He knew in his heart that spinning upside down around a pole wearing a costume you could floss with definitely was not Art, and being painted lying on a bed wearing nothing but a smile and a small bunch of grapes was good solid Art, but putting your finger on why this was the case was a bit tricky.
‘War, Nobby. Huh! What’s it good for?’ he said. ‘Dunno, sarge. Freeing slaves, maybe?’ ‘Absol- Well, okay.’ ‘Defending yourself from a totalitarian aggressor?’ ‘All right, I’ll grant you that, but -’
Vimes had never got on with any game more complex than darts. Chess in particular had always annoyed him. It was the dumb way the pawns went off and slaughtered their fellow pawns while the kings lounged about doing nothing that always got him; if only the pawns united, maybe talked the rooks round, the whole board could’ve been a republic in a dozen moves.
‘…if dere was a PhD in bein’ fick, youse wouldn’t be able to find a pencil.’
Coffee was only a way of stealing time that should by rights belong to your slightly older self.
Beating people up in little rooms…he knew where that led. And if you did it for a good reason, you’d do it for a bad one. You couldn’t say ‘We’re the good guys’ and do bad-guy things.
Home was where you had to feel safe. If you didn’t feel safe, it wasn’t home.
‘…and that’s why I don’t like magic, captain. ’Cos it’s magic.  You can’t ask questions, it’s magic. It doesn’t explain anything, it’s magic. You don’t know where it comes from, it’s magic! That’s what I don’t like about magic, it does everything by magic!’

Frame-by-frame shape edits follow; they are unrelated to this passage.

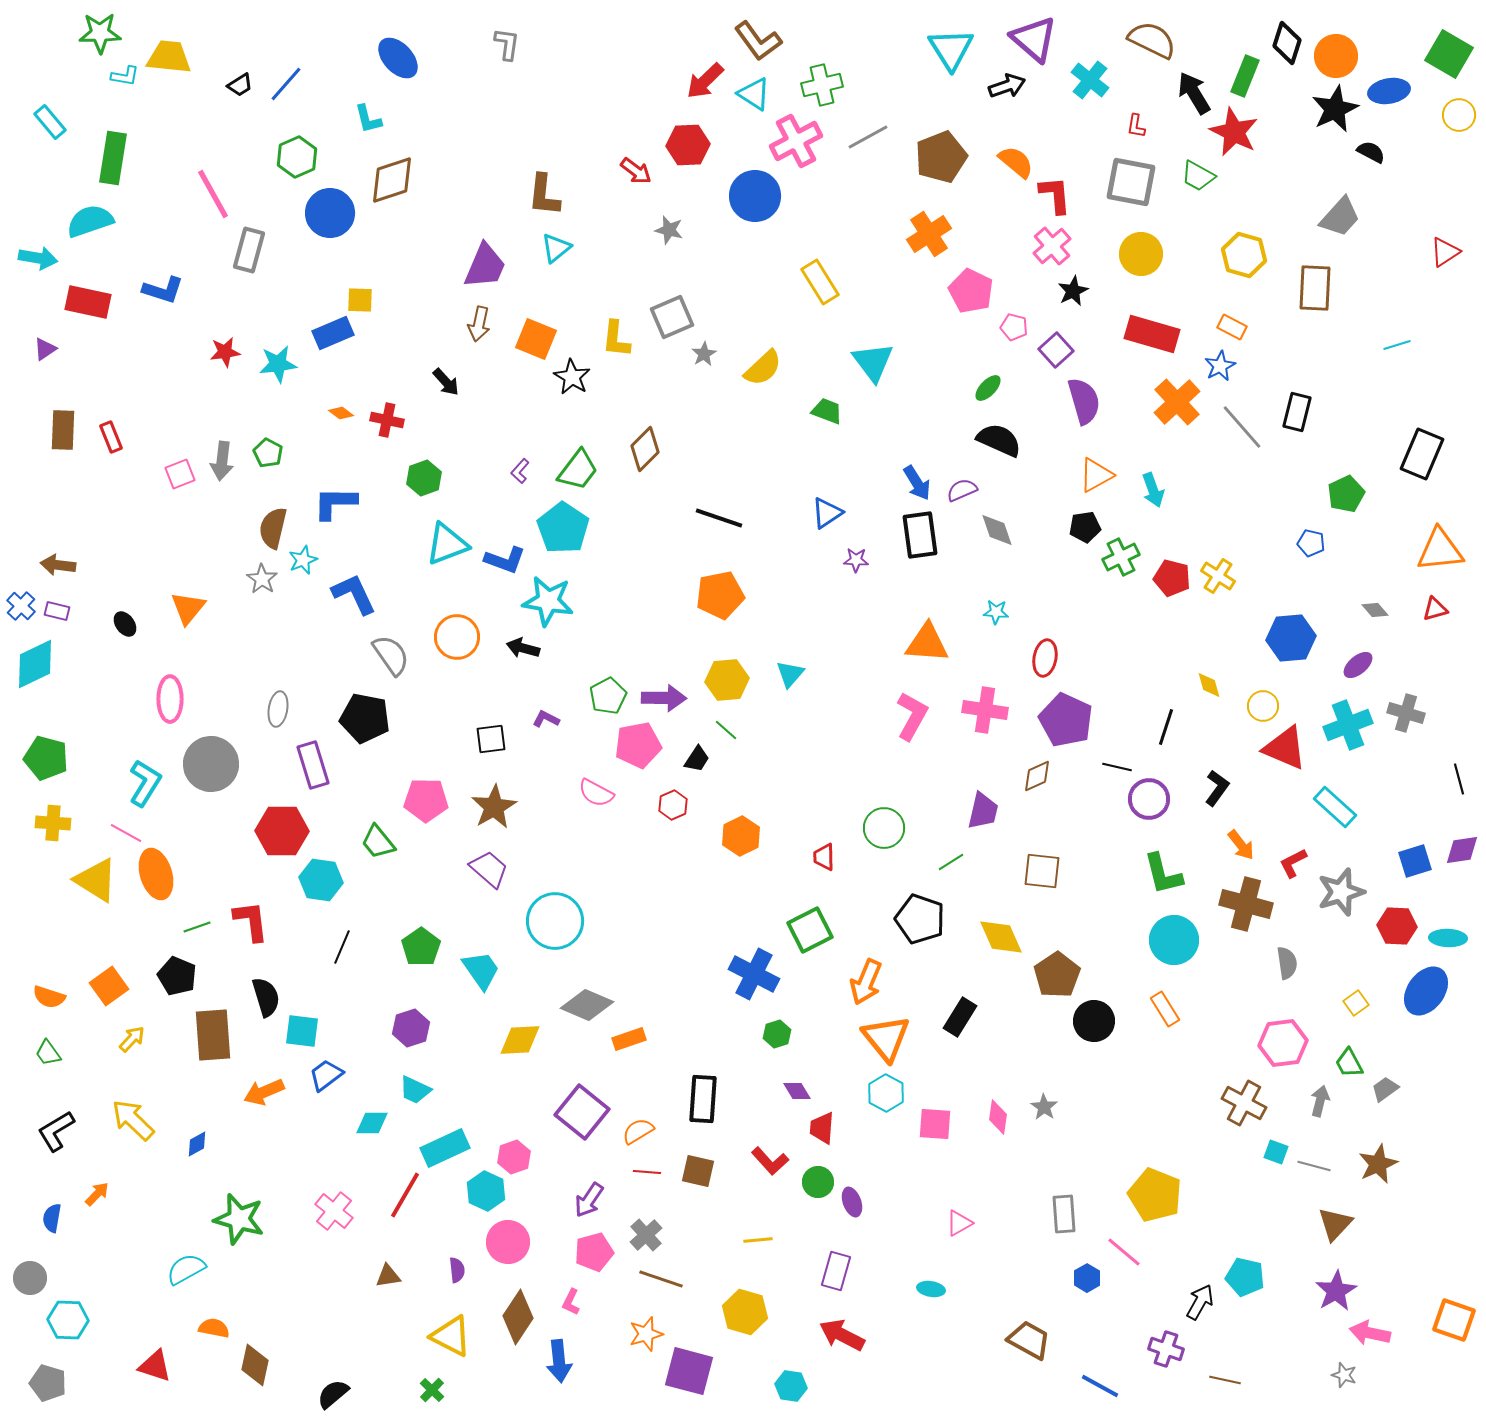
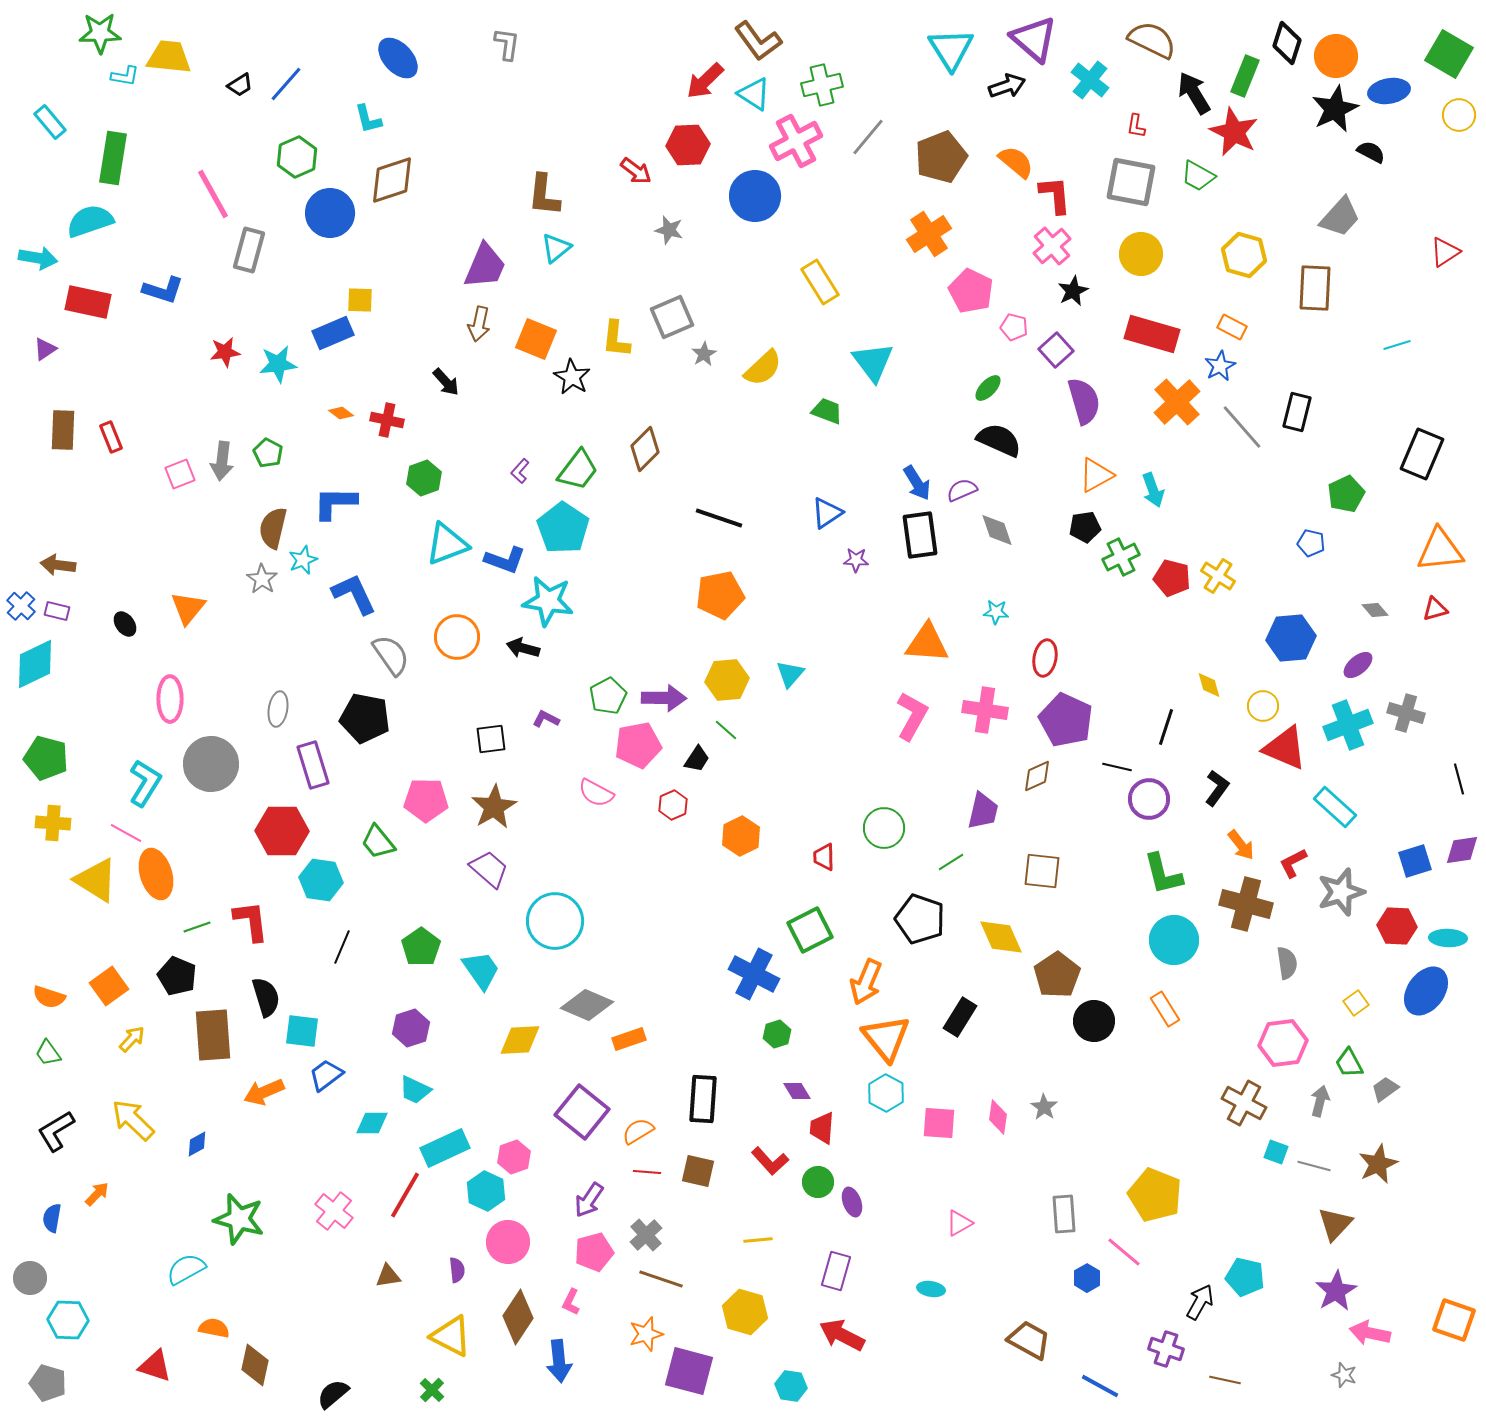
gray line at (868, 137): rotated 21 degrees counterclockwise
pink square at (935, 1124): moved 4 px right, 1 px up
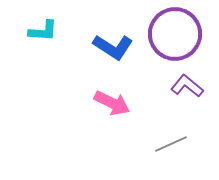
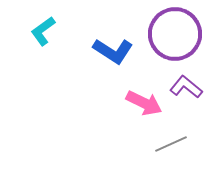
cyan L-shape: rotated 140 degrees clockwise
blue L-shape: moved 4 px down
purple L-shape: moved 1 px left, 1 px down
pink arrow: moved 32 px right
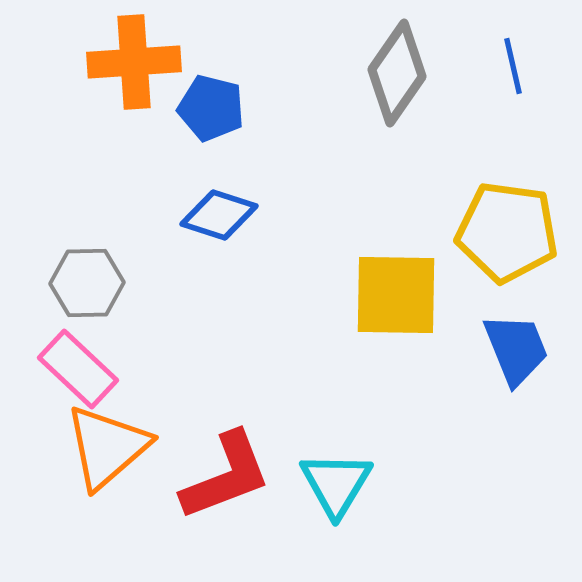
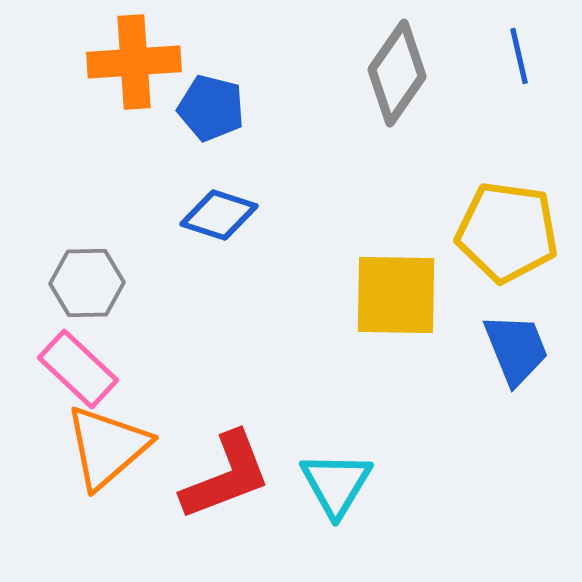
blue line: moved 6 px right, 10 px up
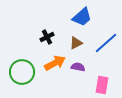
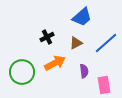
purple semicircle: moved 6 px right, 4 px down; rotated 72 degrees clockwise
pink rectangle: moved 2 px right; rotated 18 degrees counterclockwise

Treat this as a learning experience. Find out why the world is not as you thought it was. Assemble the facts, digest the information, consider the implications. Then go spare. But with precision.
‘What kind of creature defines itself by hatred?’
- Wintersmith. Tiffany series.
The things that make a Man, Responsibility, etc.
'...I choose. This I choose to do.’ It wasn’t a spell, except in her own head, but if you couldn’t make spells work in your own head you couldn’t make them work at all.
And she always came. Always. But popular? No. Need is not the same as like.
Like a lot of people with big muscles, he got edgy about people who were strong in other ways.
‘We mus’ lay doon our lives for her if it comes to it.’ ‘How can ye do that when ye’re deid already?’ said Miss Treason sharply. ‘That’s a bit o’ a puzzler, right enough,’ said Rob, ‘so probably we’ll lay down the lives o’ any scunners who do wrong by her.’
It says something about witches that an old friend and an old enemy could quite often be the same person.
That was the big problem with being a witch. It was up to you. It was always up to you.
And, as always happens, and happens far too soon, the strange and wonderful becomes a memory and a memory becomes a dream. Tomorrow it’s gone.
- Making Money. Moist series.
Economics, but with golems.
… people lower their voices in the presence of large sums of money.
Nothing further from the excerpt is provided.